If you’re reading this, you probably know that Michael Turner, running back for the Atlanta Falcons, was arrested at 4 am on Tuesday after the Falcons’ home opener win. And if you’re anything like me, you’re thinking, “Seriously? What is it with these athletes?” This is not the first, and definitely won’t be the last, time we’ve heard about a professional athlete drinking and driving. Or getting busted for drugs. Or guns. You get the picture. We can understand these millionaire studs are human; they are bound to make mistakes. But do their mistakes have to be such stupid ones?
One might ask what would possess a professional athlete to get behind the wheel after he’s been drinking? Could it be that there is just no other way home? What if he’s in a city that doesn’t have a great public transit system? Well, there used to be a program for NFL players called “Safe Rides.” To utilize this benefit, a player only had to call the service and give his location, and a driver would pick him up. This program was taken over by the NFLPA in 2009 because of suspicion that the league was using it to spy on players (which brings up another point – who cares? The league doesn’t even suspend the players when they’re arrested for DUI, so what are they going to do when they find out the players are drinking? Tell their moms? Please.). There were complaints about the new system, however, regarding slow response time and the service not being available in all cities. Additionally, the fee for the free rides went up to $85. Yes, $85. It doesn’t take a brain surgeon to figure out that this is a rip-off, because a player (or anyone) can get a cab in almost any city for much less. Doesn’t make much sense to me, but I digress.
So maybe public transportation such as a train or bus isn’t an option. Also, “Safe Rides” is no longer operational. What about a cab? Michael Turner signed a 6 year, 34.5 million dollar deal in 2008. Don’t tell me he can’t afford a cab. Okay, maybe he didn’t think he was too inebriated to get behind the wheel. After all, he only blew a 0.109, not too far over the legal limit. But Michael, tell me this. If you’ve been drinking, and you’re driving home at 4 am, when hardly anyone else is on the road, why would you be going 97 mph in a 65 mph zone?!? Idiot! You’re asking for it, in my opinion. Oh, and let’s not forget that he was reportedly on his way home from a strip club called “Magic City.” Classy.
Now, in his defense, Turner did own up to it and apologize, rather than just ignore the situation and the media like some players. Justin Blackmon also apologized after his arrest, but does that make it any better? Blackmon, a first-round pick for the Jacksonville Jaguars, was arrested earlier this summer for DUI – his second offense. His blood alcohol level was reportedly 3 times the legal limit. Again, his second DUI offense. Guess you don’t really learn when you only get a slap on the wrist.

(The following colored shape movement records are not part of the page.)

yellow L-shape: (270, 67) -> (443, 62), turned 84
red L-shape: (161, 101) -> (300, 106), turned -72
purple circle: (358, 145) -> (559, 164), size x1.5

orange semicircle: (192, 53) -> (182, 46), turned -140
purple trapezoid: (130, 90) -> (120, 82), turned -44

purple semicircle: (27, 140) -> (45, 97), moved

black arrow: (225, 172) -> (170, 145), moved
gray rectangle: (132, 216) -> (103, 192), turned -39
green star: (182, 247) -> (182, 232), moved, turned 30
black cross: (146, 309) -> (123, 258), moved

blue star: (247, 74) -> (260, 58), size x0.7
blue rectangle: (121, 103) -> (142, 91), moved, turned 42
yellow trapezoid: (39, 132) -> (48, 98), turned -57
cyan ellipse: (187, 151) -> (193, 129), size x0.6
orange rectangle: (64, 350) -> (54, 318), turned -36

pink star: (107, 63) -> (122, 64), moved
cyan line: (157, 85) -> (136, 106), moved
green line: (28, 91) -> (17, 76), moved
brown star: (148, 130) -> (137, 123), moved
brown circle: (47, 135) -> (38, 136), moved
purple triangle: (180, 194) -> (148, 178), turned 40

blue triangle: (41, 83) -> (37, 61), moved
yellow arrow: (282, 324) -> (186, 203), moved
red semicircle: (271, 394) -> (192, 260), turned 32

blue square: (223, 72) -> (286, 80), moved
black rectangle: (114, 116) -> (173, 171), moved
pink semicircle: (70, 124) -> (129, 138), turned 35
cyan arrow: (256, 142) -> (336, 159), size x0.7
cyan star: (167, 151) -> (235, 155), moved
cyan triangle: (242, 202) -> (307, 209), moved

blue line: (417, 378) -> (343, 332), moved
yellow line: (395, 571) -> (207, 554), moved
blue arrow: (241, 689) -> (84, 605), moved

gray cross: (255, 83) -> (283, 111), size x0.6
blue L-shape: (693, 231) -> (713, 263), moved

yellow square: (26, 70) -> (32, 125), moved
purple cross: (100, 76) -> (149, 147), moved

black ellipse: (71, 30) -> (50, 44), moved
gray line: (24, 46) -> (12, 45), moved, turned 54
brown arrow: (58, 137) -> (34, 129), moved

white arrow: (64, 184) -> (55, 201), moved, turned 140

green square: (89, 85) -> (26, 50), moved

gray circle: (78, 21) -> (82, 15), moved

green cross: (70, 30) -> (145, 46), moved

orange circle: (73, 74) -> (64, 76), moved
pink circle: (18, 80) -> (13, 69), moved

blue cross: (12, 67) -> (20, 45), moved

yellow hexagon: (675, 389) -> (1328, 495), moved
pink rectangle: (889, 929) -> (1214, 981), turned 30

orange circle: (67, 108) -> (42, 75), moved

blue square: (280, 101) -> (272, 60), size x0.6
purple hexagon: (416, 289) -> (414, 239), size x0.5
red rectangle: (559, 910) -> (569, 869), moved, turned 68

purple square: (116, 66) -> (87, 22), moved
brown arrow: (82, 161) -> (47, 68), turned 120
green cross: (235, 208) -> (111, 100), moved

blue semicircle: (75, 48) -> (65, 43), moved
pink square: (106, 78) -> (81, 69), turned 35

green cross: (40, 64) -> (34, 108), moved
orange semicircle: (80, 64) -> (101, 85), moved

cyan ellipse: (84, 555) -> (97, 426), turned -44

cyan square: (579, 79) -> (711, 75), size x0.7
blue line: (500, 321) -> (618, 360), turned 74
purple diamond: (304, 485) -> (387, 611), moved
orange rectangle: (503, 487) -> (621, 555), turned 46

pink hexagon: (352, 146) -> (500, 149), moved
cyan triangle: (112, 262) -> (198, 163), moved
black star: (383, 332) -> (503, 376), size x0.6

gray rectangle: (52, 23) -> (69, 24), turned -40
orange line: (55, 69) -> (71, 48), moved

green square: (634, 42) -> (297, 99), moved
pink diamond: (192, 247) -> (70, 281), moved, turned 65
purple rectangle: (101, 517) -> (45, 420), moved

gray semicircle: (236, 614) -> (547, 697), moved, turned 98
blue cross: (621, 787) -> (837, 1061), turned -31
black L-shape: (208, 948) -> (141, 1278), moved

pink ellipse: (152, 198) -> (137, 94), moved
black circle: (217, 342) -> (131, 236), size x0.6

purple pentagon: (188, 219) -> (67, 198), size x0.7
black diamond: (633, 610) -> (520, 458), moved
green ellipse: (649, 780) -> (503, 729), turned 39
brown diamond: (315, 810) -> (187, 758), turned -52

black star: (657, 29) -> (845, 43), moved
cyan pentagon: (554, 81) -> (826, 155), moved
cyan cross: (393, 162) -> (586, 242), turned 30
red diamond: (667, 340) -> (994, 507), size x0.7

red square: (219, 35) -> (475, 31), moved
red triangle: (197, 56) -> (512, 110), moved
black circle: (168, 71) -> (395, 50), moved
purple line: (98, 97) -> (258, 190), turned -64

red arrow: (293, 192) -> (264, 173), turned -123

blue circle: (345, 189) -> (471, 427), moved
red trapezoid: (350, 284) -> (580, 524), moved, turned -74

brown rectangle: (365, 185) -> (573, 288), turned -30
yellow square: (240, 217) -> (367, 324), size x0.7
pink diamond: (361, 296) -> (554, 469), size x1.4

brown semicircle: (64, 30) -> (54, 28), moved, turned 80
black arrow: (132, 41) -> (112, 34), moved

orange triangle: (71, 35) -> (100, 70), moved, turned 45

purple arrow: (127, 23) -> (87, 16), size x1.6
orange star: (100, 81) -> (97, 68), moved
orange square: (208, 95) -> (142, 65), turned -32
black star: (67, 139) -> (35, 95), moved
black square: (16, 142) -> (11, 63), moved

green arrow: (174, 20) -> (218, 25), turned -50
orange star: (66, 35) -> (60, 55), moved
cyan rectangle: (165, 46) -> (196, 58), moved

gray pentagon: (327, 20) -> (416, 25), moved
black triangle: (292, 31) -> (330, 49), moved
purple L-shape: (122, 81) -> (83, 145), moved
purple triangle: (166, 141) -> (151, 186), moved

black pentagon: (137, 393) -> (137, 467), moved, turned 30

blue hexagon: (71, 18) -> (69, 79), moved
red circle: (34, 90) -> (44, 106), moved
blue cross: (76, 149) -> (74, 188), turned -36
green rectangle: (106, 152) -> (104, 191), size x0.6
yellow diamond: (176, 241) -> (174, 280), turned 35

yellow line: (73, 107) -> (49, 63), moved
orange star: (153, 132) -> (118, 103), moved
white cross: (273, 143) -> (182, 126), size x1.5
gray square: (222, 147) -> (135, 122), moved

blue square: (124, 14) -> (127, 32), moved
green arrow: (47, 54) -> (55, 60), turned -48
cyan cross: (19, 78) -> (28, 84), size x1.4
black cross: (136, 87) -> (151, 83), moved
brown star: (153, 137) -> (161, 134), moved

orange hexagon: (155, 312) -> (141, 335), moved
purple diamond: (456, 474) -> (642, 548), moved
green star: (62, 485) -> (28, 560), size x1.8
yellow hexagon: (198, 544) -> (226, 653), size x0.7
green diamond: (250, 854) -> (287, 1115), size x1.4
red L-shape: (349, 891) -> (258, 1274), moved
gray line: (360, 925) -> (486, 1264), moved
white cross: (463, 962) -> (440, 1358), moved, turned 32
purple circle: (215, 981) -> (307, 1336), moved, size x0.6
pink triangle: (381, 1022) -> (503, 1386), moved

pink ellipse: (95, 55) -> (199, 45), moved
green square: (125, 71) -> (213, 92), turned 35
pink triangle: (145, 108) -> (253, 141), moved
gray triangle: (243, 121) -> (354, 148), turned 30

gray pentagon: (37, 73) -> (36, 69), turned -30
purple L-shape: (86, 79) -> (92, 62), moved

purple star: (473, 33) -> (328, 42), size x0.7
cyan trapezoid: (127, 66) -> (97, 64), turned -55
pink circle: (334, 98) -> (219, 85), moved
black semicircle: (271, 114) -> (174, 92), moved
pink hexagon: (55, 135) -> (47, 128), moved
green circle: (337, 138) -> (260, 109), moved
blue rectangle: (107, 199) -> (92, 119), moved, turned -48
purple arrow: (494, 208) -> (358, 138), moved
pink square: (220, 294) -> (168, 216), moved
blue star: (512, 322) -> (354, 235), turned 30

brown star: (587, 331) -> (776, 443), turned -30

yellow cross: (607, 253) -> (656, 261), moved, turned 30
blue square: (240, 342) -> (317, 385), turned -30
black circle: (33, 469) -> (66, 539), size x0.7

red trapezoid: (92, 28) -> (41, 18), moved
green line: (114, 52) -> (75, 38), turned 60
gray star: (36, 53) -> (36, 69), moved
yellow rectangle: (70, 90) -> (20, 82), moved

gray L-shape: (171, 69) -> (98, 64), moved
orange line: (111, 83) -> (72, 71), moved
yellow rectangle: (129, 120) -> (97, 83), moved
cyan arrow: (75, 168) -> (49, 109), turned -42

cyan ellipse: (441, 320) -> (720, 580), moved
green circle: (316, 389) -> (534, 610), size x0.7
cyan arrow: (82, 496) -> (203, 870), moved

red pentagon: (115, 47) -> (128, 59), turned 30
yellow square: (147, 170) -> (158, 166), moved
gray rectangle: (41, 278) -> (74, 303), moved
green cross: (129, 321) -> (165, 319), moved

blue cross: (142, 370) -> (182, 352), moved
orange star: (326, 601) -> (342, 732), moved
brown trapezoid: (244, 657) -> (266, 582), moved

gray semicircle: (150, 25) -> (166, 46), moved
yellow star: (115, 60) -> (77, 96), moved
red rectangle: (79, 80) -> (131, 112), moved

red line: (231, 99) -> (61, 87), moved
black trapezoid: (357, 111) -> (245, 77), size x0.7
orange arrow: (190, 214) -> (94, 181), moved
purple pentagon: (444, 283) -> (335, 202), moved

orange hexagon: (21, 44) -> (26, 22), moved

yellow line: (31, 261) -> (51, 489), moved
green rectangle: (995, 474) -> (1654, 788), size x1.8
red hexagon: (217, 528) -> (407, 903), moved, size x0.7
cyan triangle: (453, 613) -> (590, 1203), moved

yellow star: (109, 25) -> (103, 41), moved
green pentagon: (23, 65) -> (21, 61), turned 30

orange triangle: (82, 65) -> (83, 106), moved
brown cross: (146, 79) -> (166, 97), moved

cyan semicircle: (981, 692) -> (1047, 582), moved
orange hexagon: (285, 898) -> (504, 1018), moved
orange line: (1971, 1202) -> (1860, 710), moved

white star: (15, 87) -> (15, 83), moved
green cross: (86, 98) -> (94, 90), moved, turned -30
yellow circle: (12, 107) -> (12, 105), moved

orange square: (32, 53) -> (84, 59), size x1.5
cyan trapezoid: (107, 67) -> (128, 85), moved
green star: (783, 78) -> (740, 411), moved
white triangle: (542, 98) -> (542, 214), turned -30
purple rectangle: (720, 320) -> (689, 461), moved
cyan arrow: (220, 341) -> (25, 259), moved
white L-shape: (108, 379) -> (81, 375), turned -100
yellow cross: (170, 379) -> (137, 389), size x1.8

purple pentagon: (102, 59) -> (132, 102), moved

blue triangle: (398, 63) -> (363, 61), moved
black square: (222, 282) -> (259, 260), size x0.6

Nick Fairley, another first-round pick, is a defensive tackle for the Detroit Lions who was arrested twice in two months earlier this year. First, he was arrested on a misdemeanor marijuana charge. Then, after reportedly going 100 mph past a cop in a vehicle with no proof of insurance and an open container inside, he was arrested for DUI, among other citations. Oh, and he attempted to elude the police. Genius.
The one that really takes the cake for me is Donte Stallworth. In 2005, he struck and killed a pedestrian with his car while both speeding and driving under the influence. He paid a fine, did some community service, and was released from jail after 24 days. Let me repeat: twenty-four days for killing a man. Apparently there was some kind of loop hole, but still. He was suspended for one whole season of NFL play. What do you think would happen to you or me if we committed a crime like that?
But that’s not really the point here, as we could spend a lot of time discussing that last question. My point is this: I am continuously baffled by the stupid decisions these athletes make. You have the financial means to call a cab. You are popular enough that you can call a friend, or even an acquaintance to give you a ride home. Plenty of folks would oblige, even at 4 in the morning. You have so many young folks admiring you and watching what you do. Lastly, but certainly not least, you are endangering people’s lives. If you want to risk your own, that’s fine. Just leave the rest of us out of it when you decide to act like an idiot.